What value of Assets is required to make a Trust Fund viable?
There are many reasons why people establish trusts and we’ll cover some of these for you in upcoming blogs.
But the first thing to say is that you don’t necessarily have to be mega wealthy to set up a trust. A trust can also be a financially viable option for those with a more modest asset portfolio.
And it certainly shouldn’t be inordinately expensive to set one up – despite fears to the contrary.
Naturally, whilst you’d want to have a valid for reason for establishing a trust in the first place, you also need to have a clear understanding of how much the structure is going to cost over a period of time. Obviously, if the cost is going to outweigh the benefits, then there is little point!
Indeed, even with a sizeable pot, fees can often be a major source of contention. If a trust provider is charging prohibitively high fees, this can be a disincentive. So for trustors, it pays to shop around or to take a second opinion, as charges can fluctuate dramatically, not just between providers but also entire jurisdictions.
How much do I need to make a Trust?
Here at Sterling in the Isle of Man, we provide a fair and transparent fee structure which we believe is completely equitable to our clients, providing long-term assurance, clarity and goodwill.
Generally speaking, unless there is an extremely pressing or personal reason for setting up the trust, we would say a good starting point would be when you have combined assets of around £500,000. For a trust holding this level of assets, our start up and annual renewal cost would be £720 (see attached, our Trust Establishment and Management Schedule of Fees).
It’s quite revealing how these fees compare to likely inheritance tax liability.
Although a married couple with an estate of £500,000 would not face any UK IHT – given the combined personal allowance of £650,000 – the same would not be the case for a single person. An individual with assets of £500,000 would be exposed to £70,000 in IHT. Alternatively, if he or she was to establish a trust with Sterling, it would take 97 years to accumulate that amount of IHT in trust fees!
Even for larger estates with assets of £1m (not uncommon), which would leave a couple facing an IHT bill of £140,000 after their personal allowance, given that we charge an annual fee of £1800 for trusts of this size, it would still take them 77 years to accumulate this level of outlay in trust fees (see our IHT calculator) .
So, even for those who wouldn’t consider themselves to be rich, these days just by using the value of UK property in many parts of the country as a yardstick, having half a million pounds’ worth of assets is entirely realistic.

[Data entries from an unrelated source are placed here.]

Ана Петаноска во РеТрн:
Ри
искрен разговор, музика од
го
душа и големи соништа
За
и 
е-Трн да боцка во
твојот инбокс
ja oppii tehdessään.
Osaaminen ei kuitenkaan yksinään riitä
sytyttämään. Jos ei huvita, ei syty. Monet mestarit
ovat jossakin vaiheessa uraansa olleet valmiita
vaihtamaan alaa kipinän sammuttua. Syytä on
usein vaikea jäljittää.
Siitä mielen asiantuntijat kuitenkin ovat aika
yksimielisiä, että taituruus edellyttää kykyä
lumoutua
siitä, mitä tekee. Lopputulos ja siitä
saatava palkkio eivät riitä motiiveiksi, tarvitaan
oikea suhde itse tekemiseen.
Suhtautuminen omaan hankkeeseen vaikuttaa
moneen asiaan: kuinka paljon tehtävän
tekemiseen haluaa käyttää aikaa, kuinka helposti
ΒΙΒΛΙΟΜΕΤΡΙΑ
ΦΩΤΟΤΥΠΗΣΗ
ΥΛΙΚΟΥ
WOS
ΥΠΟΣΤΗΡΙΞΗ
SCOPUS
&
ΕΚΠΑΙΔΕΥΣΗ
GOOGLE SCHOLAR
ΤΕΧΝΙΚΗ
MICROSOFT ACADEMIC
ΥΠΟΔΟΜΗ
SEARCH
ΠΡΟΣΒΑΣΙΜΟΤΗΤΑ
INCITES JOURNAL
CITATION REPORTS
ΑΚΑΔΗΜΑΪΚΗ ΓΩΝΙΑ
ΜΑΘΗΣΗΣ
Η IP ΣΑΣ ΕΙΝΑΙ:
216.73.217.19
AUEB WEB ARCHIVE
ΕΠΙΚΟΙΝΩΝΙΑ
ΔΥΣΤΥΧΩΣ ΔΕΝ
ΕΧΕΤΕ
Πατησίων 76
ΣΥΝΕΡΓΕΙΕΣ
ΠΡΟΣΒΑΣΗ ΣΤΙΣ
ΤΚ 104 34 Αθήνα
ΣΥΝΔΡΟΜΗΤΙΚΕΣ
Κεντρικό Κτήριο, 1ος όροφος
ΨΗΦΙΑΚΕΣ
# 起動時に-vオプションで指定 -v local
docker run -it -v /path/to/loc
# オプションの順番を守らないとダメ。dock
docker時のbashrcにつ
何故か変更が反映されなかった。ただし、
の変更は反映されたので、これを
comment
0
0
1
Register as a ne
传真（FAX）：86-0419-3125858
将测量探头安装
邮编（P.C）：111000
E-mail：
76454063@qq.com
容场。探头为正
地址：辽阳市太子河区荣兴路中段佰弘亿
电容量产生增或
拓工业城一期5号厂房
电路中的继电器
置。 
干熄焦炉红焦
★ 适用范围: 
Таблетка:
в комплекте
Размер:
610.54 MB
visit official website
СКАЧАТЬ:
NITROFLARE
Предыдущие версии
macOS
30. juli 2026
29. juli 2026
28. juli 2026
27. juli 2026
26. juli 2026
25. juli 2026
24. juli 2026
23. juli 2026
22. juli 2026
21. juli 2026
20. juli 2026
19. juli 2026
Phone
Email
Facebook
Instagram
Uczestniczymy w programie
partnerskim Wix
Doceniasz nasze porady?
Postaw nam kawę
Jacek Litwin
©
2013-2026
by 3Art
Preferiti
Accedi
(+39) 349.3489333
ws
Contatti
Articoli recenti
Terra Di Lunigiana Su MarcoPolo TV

In terms of estate and asset protection, this brings the idea of a trust into play for an increasing number of people. You certainly don’t need to have excessive net worth to give it consideration.
Before embarking on this course of action, however, it’s important to understand why you would want to set up a trust structure in the first place. As always, we strongly advise clients to take professional advice. As part of the process, you may benefit from a Foresight Domicile and Tax Health Check, which we can arrange for you in conjunction with your financial advisor. This will give you a clear picture of your net worth.
Nevertheless, if your assets are collectively valued at around £500,000 and upwards, then the economics of a trust formation could be a useful card to have up your sleeve.